In Kapitel 2 geht es um die zunehmende Land- und Meeresnutzung und deren Folgen. Oberdeutsche Handelshäuser wie die Augsburger Fugger, Welser und Höchstetter engagieren sich in der ersten Hälfte des 16. Jh. im Afrika-, Indien- und Lateinamerikahandel, im Geschäft mit Metallen, Waffen und Munition. Sie beeinflussen so den Blei-Bergbau in der Eifel, die Produktion von Eisenwaren im Bergischen Land, die Messingverarbeitung in Aachen und die Herstellung von nautischen Geräten in Nürnberg. 1540: Megadürre in Mitteleuropa, 1570 bis 1575 die Hungersnot. 1589: Carolus Clusius pflanzt die ersten Kartoffeln in Frankfurt am Main. Hamburger Walfänger fahren in den 1650er und 1660er Jahren häufig in Richtung Grönland, viele Schiffe gehen dabei verloren. 1681 bis heute: Neue Linien (Straßen und Knicks) zerschneiden und verbinden Schleswig-Holstein.

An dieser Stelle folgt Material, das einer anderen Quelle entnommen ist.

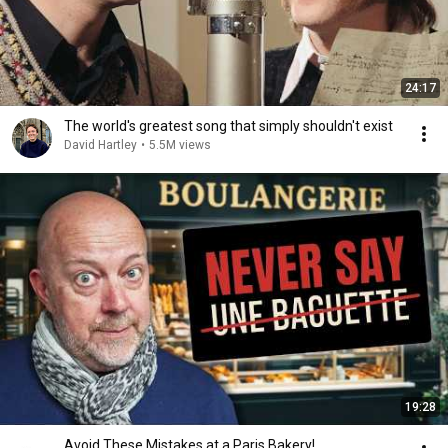
24:17
The world's greatest song that simply shouldn't exist
David Hartley
•
5.5M views
19:28
Avoid These Mistakes at a Paris Bakery!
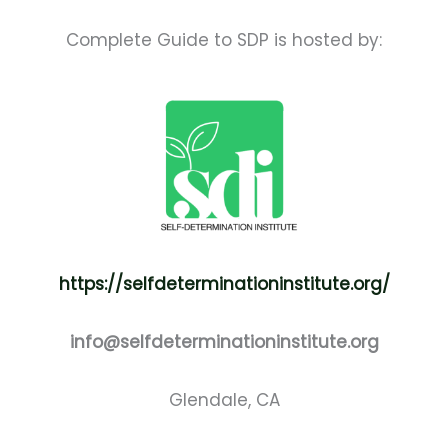
Complete Guide to SDP is hosted by:
https://selfdeterminationinstitute.org/
info@selfdeterminationinstitute.org
Glendale, CA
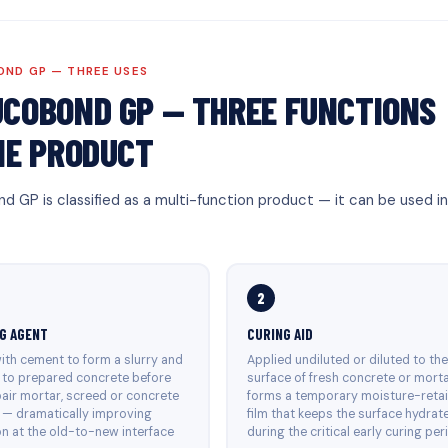
ND GP — THREE USES
COBOND GP — THREE FUNCTIONS
NE PRODUCT
d GP is classified as a multi-function product — it can be used i
2
G AGENT
CURING AID
ith cement to form a slurry and
Applied undiluted or diluted to th
 to prepared concrete before
surface of fresh concrete or mort
air mortar, screed or concrete
forms a temporary moisture-reta
 — dramatically improving
film that keeps the surface hydrat
n at the old-to-new interface
during the critical early curing per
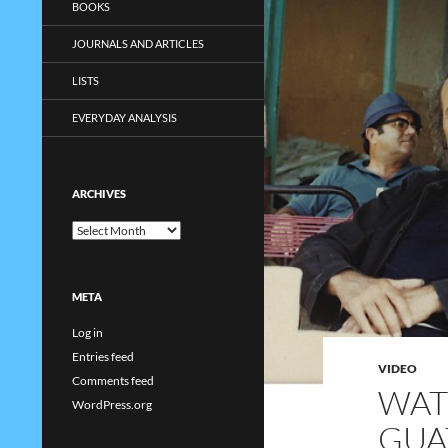
BOOKS
JOURNALS AND ARTICLES
LISTS
EVERYDAY ANALYSIS
ARCHIVES
Archives
META
Log in
Entries feed
VIDEO
Comments feed
WAT
WordPress.org
GUA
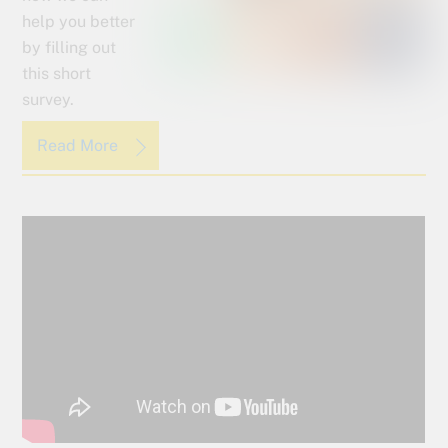
help you better
by filling out
this short
survey.
Read More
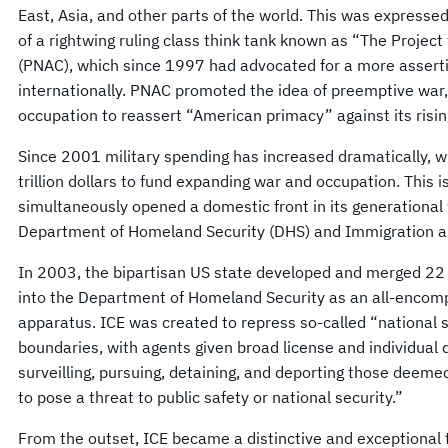
East, Asia, and other parts of the world. This was expressed
of a rightwing ruling class think tank known as “The Projec
(PNAC), which since 1997 had advocated for a more asserti
internationally. PNAC promoted the idea of preemptive war
occupation to reassert “American primacy” against its risin
Since 2001 military spending has increased dramatically, 
trillion dollars to fund expanding war and occupation. This i
simultaneously opened a domestic front in its generational 
Department of Homeland Security (DHS) and Immigration a
In 2003, the bipartisan US state developed and merged 22
into the Department of Homeland Security as an all-encom
apparatus. ICE was created to repress so-called “national se
boundaries, with agents given broad license and individual 
surveilling, pursuing, detaining, and deporting those deeme
to pose a threat to public safety or national security.”
From the outset, ICE became a distinctive and exceptional t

In Kapitel 3 geht es um Geschichten an der Schwelle zur Industrialisierung und zu den Agrarreformen. Spannend die betriebene Generierung von Umweltwissen: Die vom französischen Staat gegründete Académie Francaise hatte 1671 mit der Veröffentlichung wissenschaftlicher Preisaufgaben begonnen. Im Jahr 1744 folgt die Königlich Preußische Societät zu Berlin, in 1752 die Königliche Societät der Wissenschaften zu Göttingen. Doch von den 100 Preisfragen, die zwischen 1753 und 1853 in Göttingen veröffentlicht worden waren, wurden 49 gar nicht beantwortet und nur 30 mit Preisen geehrt. 1756: König Friedrich II. erlässt den „Kartoffelbefehl“. 1758: Der Beginn der „Ruhrindustrie“: Bergbau, Eisenverhüttung und -verarbeitung konzentrieren sich zwischen Rhein und Weser bis ins 19. Jh. 1764: Die Königliche Akademie der Wissenschaften zu Berlin ehrt Johan Paul Baumer für eine Schrift über Holzsparöfen. 27. Februar 1784: Ludwig van Beethoven flieht in Bonn vor einer Eisflut des Rheins. 1789 ff.: Peter Joseph Lenné verändert Umwelten wie nur wenige Gartengestalter vor und nach ihm, schafft neue Kulturlandschaften, die Menschen aus aller Welt bis heute besuchen und bewundern. 1816 bis 1914: Zahlreiche Deutsche wandern aus und verändern die natürliche Umwelt Nordamerikas.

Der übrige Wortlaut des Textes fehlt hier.